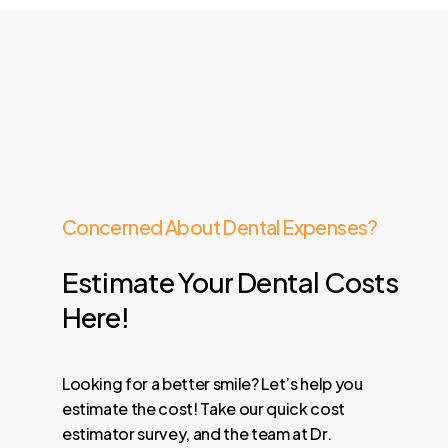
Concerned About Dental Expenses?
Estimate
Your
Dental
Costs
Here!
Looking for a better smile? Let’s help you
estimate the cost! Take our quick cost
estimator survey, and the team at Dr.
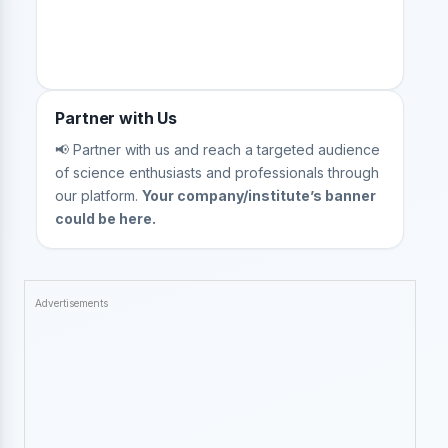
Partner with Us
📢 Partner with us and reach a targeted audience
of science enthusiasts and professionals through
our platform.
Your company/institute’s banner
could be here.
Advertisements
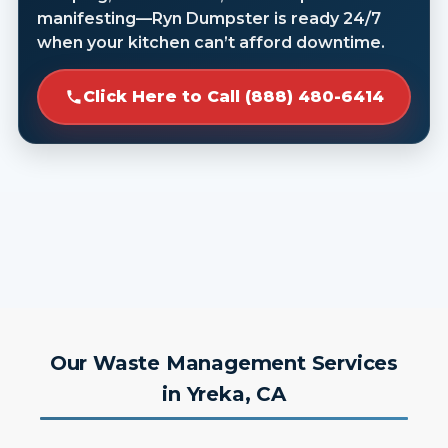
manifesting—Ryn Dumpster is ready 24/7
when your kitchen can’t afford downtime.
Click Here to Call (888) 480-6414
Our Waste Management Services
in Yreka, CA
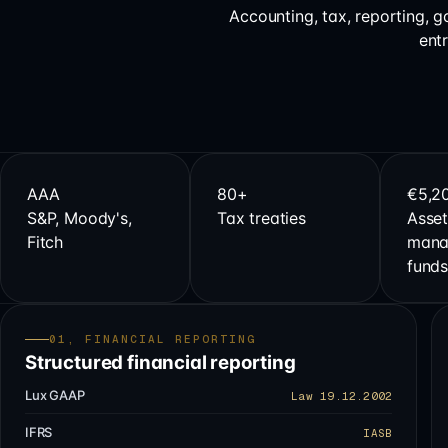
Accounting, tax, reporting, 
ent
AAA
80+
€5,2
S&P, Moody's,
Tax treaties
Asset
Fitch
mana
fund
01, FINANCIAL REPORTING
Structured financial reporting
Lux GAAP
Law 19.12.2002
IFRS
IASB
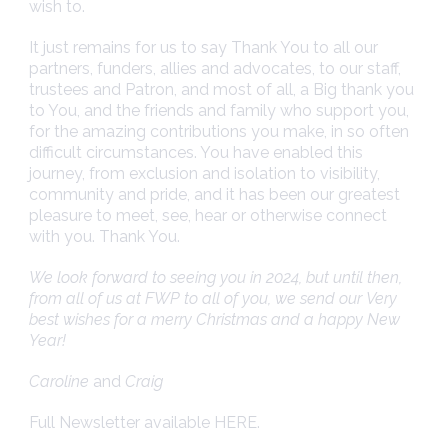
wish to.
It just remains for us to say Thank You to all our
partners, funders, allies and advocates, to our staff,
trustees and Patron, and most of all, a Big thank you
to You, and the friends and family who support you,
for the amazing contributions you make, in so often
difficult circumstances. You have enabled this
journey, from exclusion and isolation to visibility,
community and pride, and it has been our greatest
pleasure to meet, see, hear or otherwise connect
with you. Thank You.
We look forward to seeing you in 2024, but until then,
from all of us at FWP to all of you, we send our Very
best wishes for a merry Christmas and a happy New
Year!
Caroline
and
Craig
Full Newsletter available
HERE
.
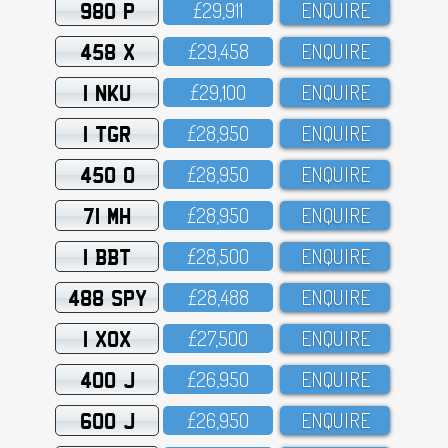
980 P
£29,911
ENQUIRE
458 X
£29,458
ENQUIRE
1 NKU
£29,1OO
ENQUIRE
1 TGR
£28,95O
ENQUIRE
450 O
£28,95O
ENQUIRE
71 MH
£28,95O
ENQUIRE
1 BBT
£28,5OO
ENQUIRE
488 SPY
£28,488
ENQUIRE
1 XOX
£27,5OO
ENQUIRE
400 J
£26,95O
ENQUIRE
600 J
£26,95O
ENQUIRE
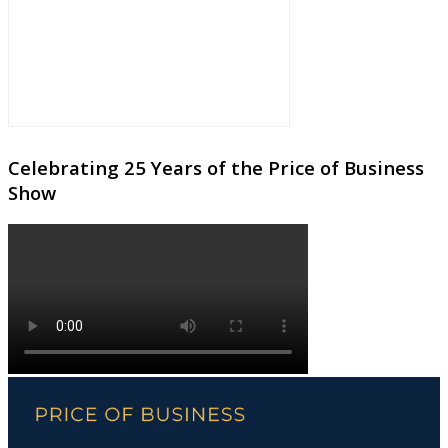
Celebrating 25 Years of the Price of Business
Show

-=-=-

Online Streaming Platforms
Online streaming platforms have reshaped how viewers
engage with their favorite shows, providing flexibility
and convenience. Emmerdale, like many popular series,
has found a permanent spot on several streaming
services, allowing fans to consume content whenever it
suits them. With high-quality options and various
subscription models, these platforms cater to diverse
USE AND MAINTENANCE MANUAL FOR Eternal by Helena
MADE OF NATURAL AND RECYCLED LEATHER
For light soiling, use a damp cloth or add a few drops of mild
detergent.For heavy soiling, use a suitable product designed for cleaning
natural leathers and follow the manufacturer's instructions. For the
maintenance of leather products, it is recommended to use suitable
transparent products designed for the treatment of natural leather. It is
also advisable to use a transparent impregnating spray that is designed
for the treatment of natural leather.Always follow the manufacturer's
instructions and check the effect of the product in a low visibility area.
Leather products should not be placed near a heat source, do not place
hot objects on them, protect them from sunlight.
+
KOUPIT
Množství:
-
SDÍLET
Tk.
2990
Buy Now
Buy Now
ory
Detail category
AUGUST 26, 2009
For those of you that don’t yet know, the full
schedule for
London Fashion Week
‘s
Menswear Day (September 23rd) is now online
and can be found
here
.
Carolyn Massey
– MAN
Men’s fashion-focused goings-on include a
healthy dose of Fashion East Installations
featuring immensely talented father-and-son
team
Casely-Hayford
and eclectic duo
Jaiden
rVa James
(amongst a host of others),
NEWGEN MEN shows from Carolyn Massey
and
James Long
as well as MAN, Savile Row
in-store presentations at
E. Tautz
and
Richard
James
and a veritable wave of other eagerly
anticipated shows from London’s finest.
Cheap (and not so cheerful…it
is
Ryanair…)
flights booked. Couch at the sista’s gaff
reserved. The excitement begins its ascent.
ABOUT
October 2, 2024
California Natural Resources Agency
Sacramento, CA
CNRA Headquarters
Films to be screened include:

-=-=-

YOUR INSTRUCTIONS: Would you quote everything above from the line containing "natural leathers and" down to the line containing "and a veritable wave of other eagerly"? Include both of those lines and nothing else.

TASK RESULT:
natural leathers and follow the manufacturer's instructions. For the
maintenance of leather products, it is recommended to use suitable
transparent products designed for the treatment of natural leather. It is
also advisable to use a transparent impregnating spray that is designed
for the treatment of natural leather.Always follow the manufacturer's
instructions and check the effect of the product in a low visibility area.
Leather products should not be placed near a heat source, do not place
hot objects on them, protect them from sunlight.
+
KOUPIT
Množství:
-
SDÍLET
Tk.
2990
Buy Now
Buy Now
ory
Detail category
AUGUST 26, 2009
For those of you that don’t yet know, the full
schedule for
London Fashion Week
‘s
Menswear Day (September 23rd) is now online
and can be found
here
.
Carolyn Massey
– MAN
Men’s fashion-focused goings-on include a
healthy dose of Fashion East Installations
featuring immensely talented father-and-son
team
Casely-Hayford
and eclectic duo
Jaiden
rVa James
(amongst a host of others),
NEWGEN MEN shows from Carolyn Massey
and
James Long
as well as MAN, Savile Row
in-store presentations at
E. Tautz
and
Richard
James
and a veritable wave of other eagerly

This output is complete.